Thank you for the help. I did not notice the build up on the HSS threading blade, but I see it now.


----------



## erikmannie (Feb 21, 2021)

Question: why don’t people with inch pitch leadscrews leave the half nut engaged throughout the whole operation for Imperial threading as well, as we do with metric threading? It is no trouble at all, and there is no worry about missing the mark on the thread dial. It would coast the same distance if I used the E-stop button.

Second question: I’m curious to see what is going to happen when I try a much smaller safety groove and stop the threading pass with my foot brake. When I disengage my power lever to stop power, it coasts for about 8 mm as the chuck is spinning down.


----------



## Ischgl99 (Feb 21, 2021)

Looks good!  Most of what I do is metric.  I don’t mind keeping the half nuts engaged and reversing, it doesn’t seem any slower than using the threading dials once you get some practice.  

What kind of threading tool is that?  I already bought an Arthur Warner on edge holder, but that looks interesting.


----------



## Ischgl99 (Feb 21, 2021)

Are you running a VFD on your lathe?  If so, check your deceleration time and shorten it stop quicker.


----------



## mikey (Feb 21, 2021)

Erik, you're developing some tearing on the trailing edges of the threads.

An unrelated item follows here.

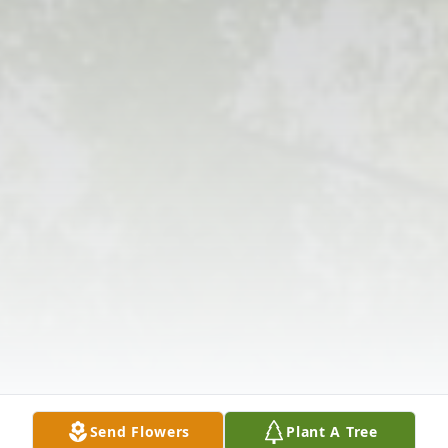
Send Flowers
Plant A Tree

This might have to do with how the Aloris blade is ground; you may be at the limits of the helix angle that tool will allow. You might also check to see if the blade is level/horizontal; the bolts have some play so check to see if it is level.

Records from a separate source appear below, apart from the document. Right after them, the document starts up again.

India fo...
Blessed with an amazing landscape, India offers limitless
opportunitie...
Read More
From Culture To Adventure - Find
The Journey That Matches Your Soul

The other thing is that your thread relief is a bit too shallow. When the tool runs off into that thread relief there should be no contact of the tool with the work. Typically, the depth of the thread relief is 0.003-0.005" deeper than the minor diameter of the thread. This will not affect the strength of the work piece.


----------



## benmychree (Feb 21, 2021)

For threading, I use TapMagic, it will give you a better finish, and yes, the tool should be adjusted  in the holder to approximate the helix angle of the thread being cut and ground parallel with the axis of the lathe on top; this does not mean that you need to adjust for every different pitch that you cut, one grind will work on nearly every thread that you cut.  I have used those Aloris threading tools since back in the 1970s and really like them, they also come in common acme thread pitches.  Note that the Aloris tools and tool holders are made so that they can be inverted in the holder and used to thread with the work rotating backwards and feeding from left to right for RH threads.


----------



## erikmannie (Feb 21, 2021)

Ischgl99 said:


> Looks good!  Most of what I do is metric.  I don’t mind keeping the half nuts engaged and reversing, it doesn’t seem any slower than using the threading dials once you get some practice.
> 
> What kind of threading tool is that?  I already bought an Arthur Warner on edge holder, but that looks interesting.

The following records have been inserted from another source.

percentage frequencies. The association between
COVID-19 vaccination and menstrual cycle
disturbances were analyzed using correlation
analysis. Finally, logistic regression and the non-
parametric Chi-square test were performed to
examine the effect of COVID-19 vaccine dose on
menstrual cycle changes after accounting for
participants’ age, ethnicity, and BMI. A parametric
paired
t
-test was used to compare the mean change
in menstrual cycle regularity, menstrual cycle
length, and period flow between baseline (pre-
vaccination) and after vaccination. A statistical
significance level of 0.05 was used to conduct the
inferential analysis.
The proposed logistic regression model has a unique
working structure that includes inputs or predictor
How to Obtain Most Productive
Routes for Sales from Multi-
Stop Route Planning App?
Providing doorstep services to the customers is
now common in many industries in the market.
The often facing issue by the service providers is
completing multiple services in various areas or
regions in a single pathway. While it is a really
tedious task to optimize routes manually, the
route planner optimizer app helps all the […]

Here is the link to the threading tool:





__





						Aloris CXA-8
					





					www.ajaxtoolsupply.com
				




and blade:





__





						High Speed Threading Blade, 60º, P-6
					






					www.aloris.com


----------



## erikmannie (Feb 21, 2021)

Ischgl99 said:


> Are you running a VFD on your lathe?  If so, check your deceleration time and shorten it stop quicker.



No VFD. I have an RPC. Wiring is not one of my strengths.


----------



## erikmannie (Feb 21, 2021)

mikey said:


> Erik, you're developing some tearing on the trailing edges of the threads. This might have to do with how the Aloris blade is ground; you may be at the limits of the helix angle that tool will allow. You might also check to see if the blade is level/horizontal; the bolts have some play so check to see if it is level.
> 
> The other thing is that your thread relief is a bit too shallow. When the tool runs off into that thread relief there should be no contact of the tool with the work. Typically, the depth of the thread relief is 0.003-0.005" deeper than the minor diameter of the thread. This will not affect the strength of the work piece.



The (single, see photo) bolt was tight, and it is horizontal.

I’m glad you told me that about the thread relief (safety groove). I have been making it the minor diameter.

I have next week off, and I will be doing nothing but making metric nuts and bolts; I will get to see how all my HSS & carbide 60° tools work, being mindful of the previously unconsidered helix angle that you mentioned. 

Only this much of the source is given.